Goal of the exercise = Copy the records below exactly, starting at the line that contains "do website. Com" and ending at the line that contains "Test des conteneurs"; leave out any pictures.

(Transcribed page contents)
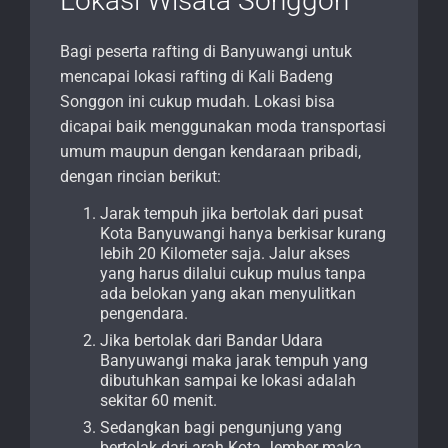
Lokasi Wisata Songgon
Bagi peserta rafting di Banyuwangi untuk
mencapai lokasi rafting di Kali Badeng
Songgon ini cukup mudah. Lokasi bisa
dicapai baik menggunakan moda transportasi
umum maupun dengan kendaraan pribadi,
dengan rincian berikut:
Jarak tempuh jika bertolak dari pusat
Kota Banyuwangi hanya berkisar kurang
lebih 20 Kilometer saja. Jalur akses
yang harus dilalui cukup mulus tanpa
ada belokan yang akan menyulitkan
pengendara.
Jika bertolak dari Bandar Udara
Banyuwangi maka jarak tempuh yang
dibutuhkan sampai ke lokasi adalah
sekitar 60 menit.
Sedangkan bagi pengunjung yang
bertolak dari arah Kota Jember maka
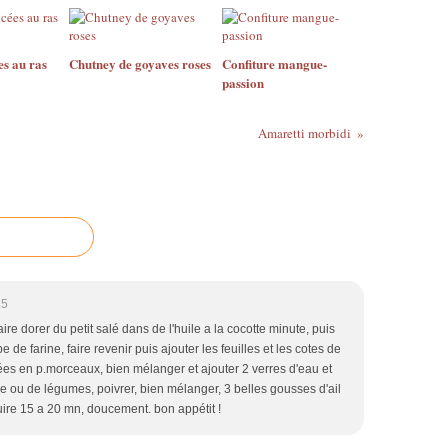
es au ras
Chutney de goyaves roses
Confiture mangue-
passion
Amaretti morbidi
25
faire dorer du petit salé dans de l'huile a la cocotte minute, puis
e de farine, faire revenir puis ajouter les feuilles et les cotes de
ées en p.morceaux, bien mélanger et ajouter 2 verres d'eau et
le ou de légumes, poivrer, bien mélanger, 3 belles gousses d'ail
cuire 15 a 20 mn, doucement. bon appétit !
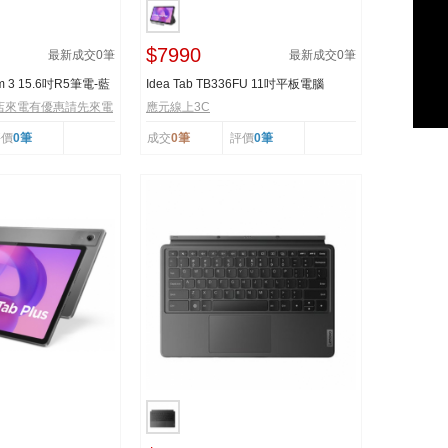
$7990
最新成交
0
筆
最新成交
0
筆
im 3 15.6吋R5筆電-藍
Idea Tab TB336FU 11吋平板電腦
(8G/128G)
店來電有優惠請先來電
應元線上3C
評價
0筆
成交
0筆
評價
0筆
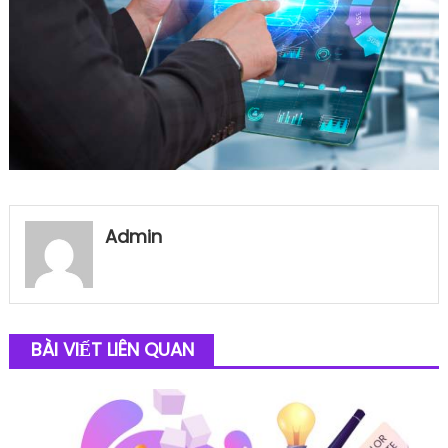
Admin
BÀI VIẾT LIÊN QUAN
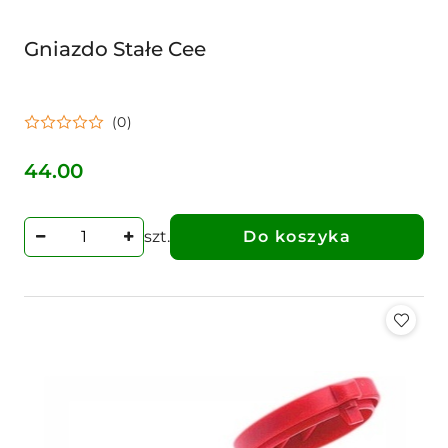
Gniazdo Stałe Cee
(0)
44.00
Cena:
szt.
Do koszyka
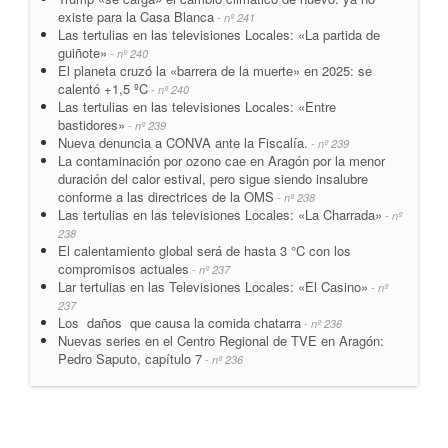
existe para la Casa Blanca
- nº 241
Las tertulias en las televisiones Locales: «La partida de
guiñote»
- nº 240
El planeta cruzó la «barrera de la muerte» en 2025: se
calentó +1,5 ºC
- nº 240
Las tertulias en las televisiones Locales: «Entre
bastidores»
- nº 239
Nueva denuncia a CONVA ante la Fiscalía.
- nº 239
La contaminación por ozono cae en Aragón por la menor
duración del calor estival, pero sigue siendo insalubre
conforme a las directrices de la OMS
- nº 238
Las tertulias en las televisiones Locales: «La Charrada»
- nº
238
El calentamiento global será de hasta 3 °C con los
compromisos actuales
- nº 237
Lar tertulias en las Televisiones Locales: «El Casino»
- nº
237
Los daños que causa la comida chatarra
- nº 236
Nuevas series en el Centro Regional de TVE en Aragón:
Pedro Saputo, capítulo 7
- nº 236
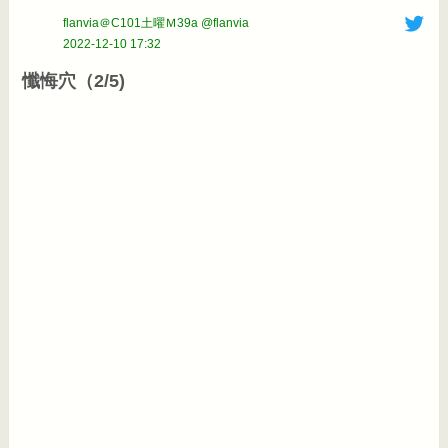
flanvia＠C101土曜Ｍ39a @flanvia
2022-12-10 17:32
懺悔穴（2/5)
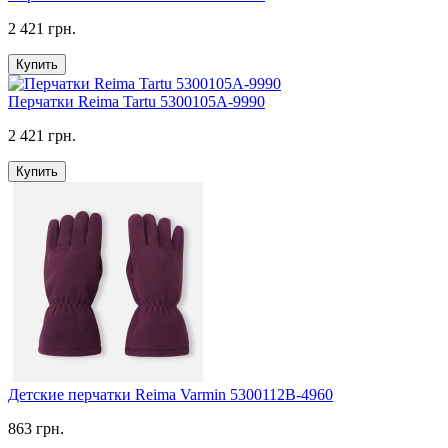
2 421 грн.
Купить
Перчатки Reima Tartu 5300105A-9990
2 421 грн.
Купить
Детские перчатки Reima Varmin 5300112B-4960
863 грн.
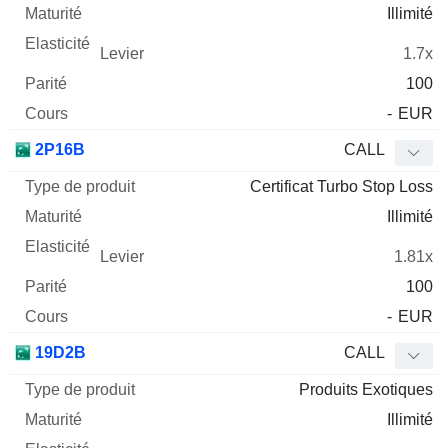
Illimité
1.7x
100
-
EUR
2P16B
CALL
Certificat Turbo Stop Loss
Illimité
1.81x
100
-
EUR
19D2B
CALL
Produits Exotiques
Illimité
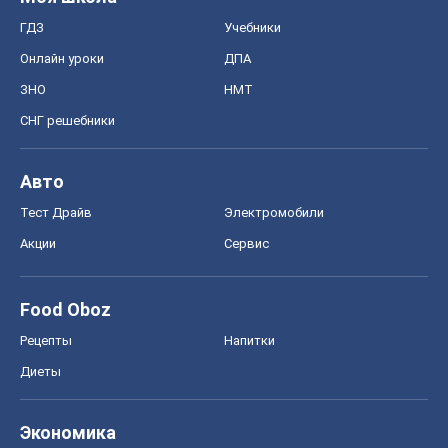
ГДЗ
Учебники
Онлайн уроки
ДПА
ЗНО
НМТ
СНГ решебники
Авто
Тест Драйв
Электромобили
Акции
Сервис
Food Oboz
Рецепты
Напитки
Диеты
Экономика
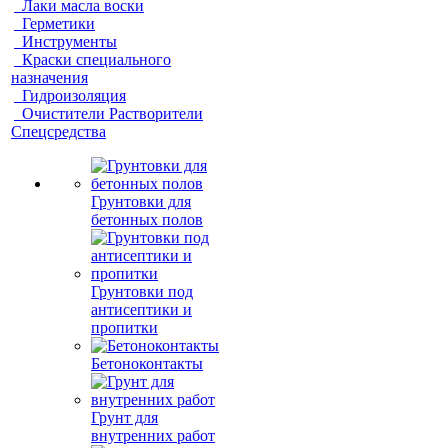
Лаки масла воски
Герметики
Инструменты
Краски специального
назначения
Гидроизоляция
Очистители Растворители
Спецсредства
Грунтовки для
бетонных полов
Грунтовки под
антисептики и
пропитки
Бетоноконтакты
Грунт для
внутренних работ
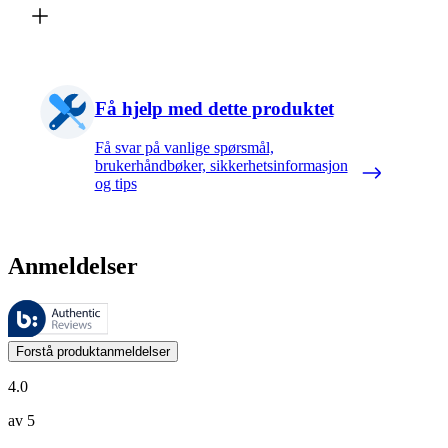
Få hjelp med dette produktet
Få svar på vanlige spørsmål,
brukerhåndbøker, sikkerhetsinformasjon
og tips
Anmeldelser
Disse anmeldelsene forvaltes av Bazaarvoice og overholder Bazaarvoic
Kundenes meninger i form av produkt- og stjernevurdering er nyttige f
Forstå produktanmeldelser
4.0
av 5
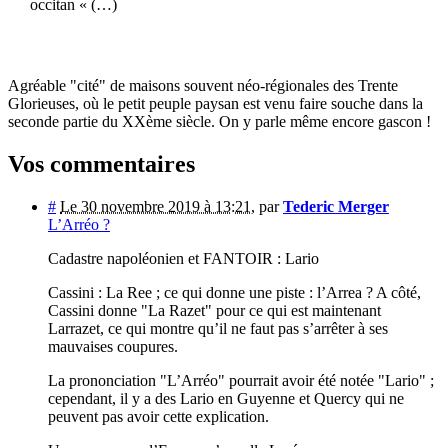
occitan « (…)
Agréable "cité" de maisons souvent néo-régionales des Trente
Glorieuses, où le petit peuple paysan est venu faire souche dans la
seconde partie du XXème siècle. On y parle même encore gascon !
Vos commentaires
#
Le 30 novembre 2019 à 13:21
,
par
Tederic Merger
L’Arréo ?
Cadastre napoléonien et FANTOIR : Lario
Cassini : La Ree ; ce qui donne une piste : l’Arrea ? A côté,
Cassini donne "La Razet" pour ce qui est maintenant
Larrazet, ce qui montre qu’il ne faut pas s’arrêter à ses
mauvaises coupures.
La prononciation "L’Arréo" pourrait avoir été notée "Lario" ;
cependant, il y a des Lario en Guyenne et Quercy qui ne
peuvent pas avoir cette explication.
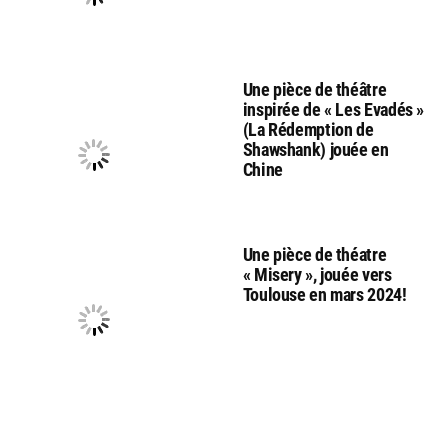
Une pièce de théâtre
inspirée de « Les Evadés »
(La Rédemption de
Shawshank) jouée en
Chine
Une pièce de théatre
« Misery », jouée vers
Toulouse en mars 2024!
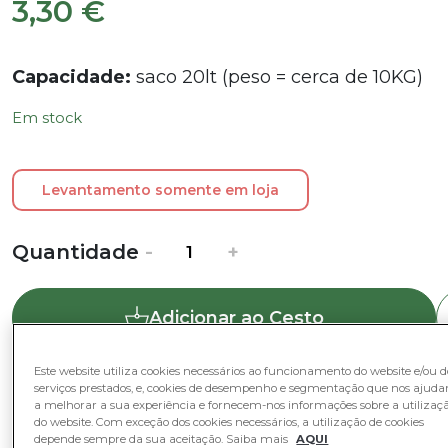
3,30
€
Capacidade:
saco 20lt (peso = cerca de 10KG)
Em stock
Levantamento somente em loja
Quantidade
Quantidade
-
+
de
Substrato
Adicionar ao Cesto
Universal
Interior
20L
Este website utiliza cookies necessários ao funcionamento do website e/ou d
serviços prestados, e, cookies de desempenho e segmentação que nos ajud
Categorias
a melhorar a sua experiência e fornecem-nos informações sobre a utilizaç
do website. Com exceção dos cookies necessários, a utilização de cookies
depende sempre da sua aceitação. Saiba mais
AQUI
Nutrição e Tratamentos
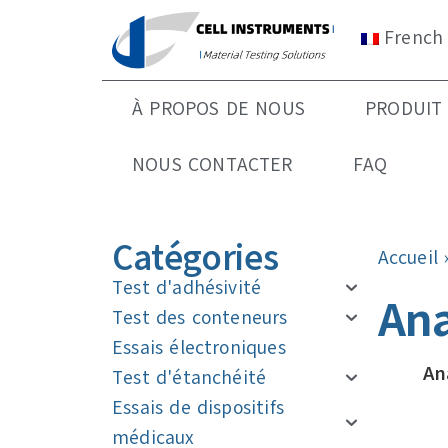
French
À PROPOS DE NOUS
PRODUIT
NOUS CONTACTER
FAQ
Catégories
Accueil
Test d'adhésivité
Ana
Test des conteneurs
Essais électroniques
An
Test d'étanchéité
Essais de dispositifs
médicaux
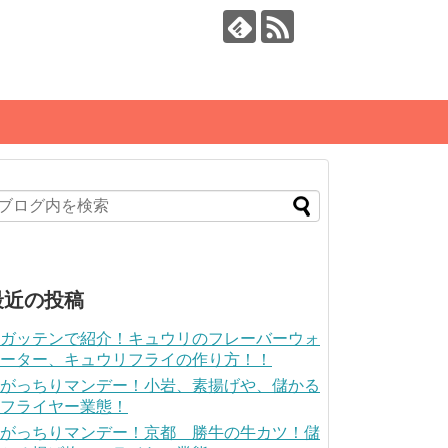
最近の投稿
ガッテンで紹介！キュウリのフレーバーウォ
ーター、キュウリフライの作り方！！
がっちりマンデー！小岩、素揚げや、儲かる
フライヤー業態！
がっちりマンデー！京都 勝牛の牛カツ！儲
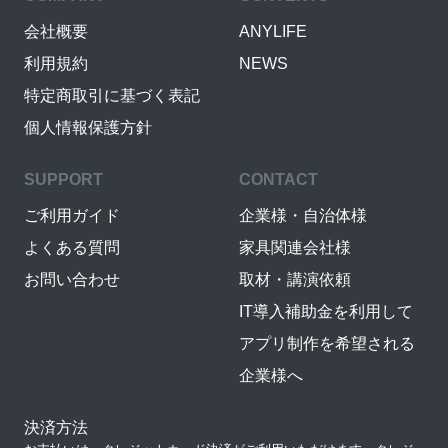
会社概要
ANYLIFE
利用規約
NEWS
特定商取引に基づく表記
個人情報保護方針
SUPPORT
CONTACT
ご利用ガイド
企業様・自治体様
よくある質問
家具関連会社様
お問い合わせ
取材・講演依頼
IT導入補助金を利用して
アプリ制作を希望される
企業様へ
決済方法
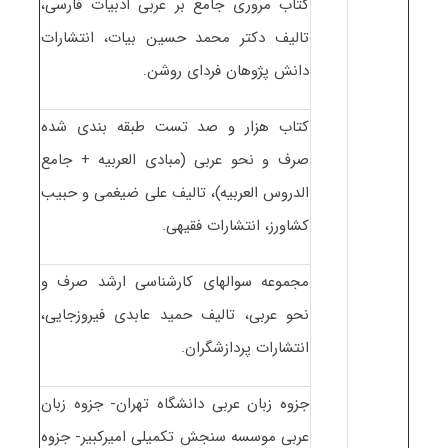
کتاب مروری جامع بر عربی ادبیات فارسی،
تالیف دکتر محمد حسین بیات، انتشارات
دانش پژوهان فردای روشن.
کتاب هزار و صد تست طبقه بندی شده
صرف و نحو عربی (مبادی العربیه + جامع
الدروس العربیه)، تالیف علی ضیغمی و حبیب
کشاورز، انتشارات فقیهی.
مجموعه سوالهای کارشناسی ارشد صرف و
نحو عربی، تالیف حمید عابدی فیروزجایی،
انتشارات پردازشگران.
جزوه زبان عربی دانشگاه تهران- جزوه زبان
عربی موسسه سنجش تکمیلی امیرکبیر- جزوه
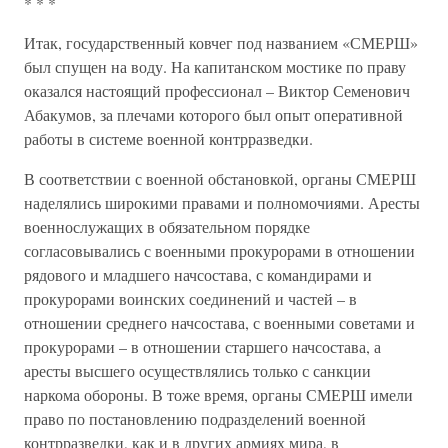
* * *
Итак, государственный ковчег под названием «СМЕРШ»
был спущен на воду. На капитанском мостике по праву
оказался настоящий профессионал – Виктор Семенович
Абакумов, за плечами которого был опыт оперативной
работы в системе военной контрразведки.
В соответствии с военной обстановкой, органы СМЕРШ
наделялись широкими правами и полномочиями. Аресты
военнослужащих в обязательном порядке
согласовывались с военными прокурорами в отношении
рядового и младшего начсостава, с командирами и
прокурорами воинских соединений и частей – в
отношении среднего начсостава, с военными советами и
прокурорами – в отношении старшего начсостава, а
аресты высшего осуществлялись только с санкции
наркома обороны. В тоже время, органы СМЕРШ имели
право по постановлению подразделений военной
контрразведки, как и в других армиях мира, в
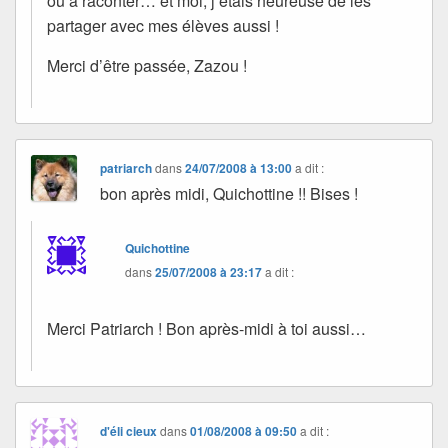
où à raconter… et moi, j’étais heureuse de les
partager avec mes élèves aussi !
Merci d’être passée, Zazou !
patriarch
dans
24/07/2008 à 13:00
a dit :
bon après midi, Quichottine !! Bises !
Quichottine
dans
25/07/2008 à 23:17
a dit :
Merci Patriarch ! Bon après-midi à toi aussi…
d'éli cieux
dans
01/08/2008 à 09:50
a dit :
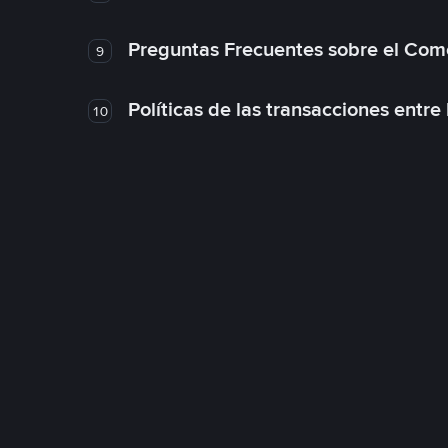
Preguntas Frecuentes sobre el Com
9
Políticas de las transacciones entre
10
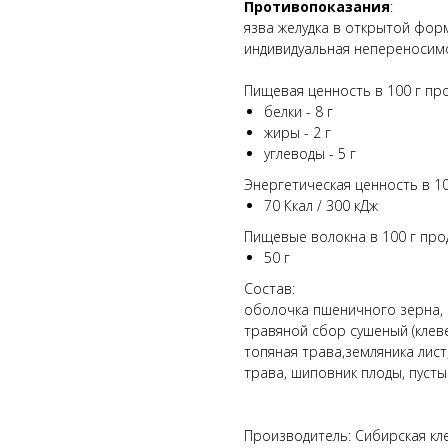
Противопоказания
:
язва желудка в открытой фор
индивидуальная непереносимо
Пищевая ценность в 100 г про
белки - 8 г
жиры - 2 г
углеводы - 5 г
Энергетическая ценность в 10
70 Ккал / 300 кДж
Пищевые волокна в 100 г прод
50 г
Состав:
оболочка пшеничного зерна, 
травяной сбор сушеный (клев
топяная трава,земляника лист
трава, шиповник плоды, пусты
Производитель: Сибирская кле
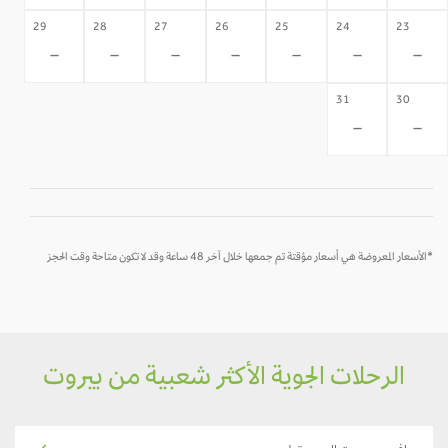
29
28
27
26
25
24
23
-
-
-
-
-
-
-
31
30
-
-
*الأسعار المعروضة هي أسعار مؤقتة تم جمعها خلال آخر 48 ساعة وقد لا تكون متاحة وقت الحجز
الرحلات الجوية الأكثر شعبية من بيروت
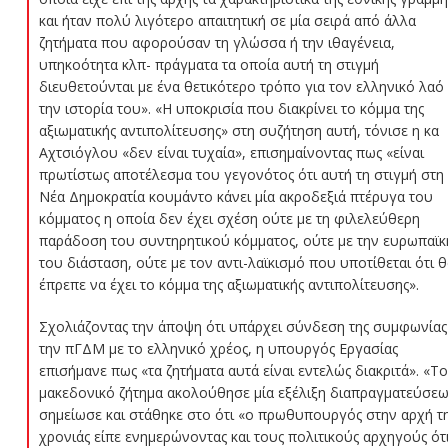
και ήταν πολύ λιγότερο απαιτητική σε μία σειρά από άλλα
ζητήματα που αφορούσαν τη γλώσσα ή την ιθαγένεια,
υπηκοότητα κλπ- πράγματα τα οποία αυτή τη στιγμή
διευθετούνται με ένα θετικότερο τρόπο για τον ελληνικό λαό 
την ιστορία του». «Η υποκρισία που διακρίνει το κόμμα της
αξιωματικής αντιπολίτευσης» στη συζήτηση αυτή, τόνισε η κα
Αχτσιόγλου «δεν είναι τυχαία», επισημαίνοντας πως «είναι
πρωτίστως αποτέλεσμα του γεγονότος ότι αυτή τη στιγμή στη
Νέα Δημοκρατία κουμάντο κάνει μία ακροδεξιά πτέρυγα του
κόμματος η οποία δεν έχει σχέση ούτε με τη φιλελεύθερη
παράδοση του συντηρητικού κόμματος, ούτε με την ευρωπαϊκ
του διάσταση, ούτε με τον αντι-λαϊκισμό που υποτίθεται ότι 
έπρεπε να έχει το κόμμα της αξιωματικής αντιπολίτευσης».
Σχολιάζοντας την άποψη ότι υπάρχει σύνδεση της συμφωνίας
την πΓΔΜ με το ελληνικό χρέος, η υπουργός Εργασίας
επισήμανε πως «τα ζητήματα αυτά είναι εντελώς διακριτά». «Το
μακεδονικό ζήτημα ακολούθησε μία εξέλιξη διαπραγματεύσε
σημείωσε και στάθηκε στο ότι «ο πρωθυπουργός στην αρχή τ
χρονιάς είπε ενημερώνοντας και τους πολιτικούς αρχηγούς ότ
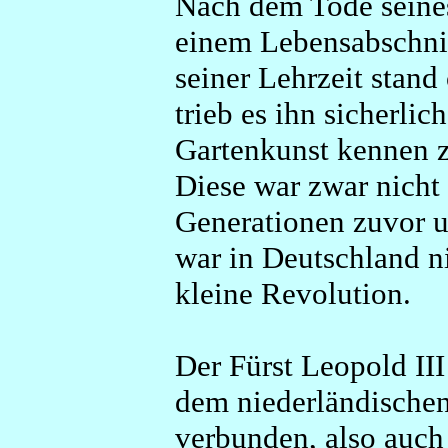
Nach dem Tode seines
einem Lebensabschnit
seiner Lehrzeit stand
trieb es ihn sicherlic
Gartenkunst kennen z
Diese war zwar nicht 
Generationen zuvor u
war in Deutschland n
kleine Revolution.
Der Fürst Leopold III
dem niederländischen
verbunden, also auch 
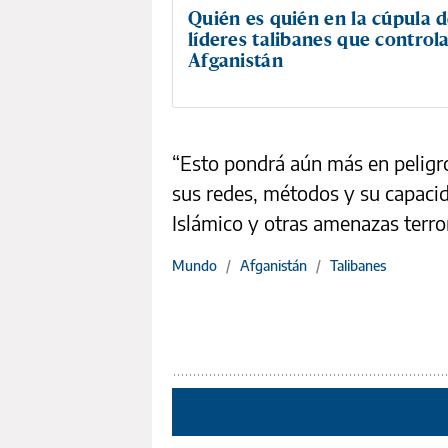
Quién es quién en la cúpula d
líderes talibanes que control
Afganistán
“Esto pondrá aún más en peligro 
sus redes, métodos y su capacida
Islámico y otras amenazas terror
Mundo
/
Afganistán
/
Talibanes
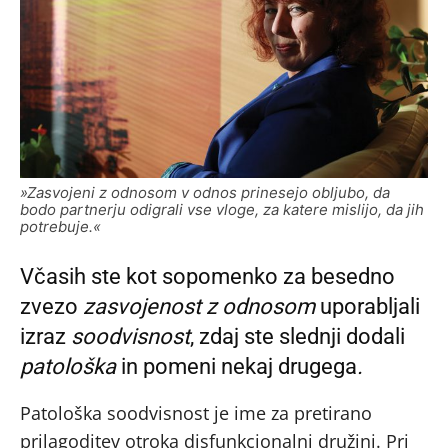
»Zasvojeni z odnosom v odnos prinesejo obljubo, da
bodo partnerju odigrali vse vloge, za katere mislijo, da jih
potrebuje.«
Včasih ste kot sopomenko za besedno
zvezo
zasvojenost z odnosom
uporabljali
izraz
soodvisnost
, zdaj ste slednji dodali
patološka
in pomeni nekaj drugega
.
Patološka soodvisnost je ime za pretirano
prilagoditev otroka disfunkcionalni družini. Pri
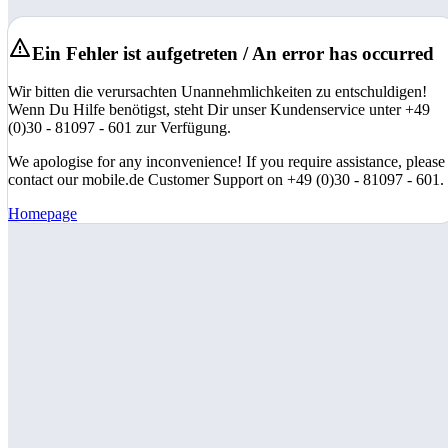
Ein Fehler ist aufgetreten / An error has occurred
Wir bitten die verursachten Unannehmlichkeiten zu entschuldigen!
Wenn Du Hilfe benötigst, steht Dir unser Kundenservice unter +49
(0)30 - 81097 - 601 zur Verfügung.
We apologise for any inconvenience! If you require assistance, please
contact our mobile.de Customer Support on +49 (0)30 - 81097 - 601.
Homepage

Exercise response =
do website. Com exceção dos cookies necessários, a utilização de cookies
depende sempre da sua aceitação. Saiba mais
AQUI
Nutrição e Tratamentos
French
À PROPOS DE NOUS
PRODUIT
NOUS CONTACTER
FAQ
Catégories
Accueil
Test d'adhésivité
Ana
Test des conteneurs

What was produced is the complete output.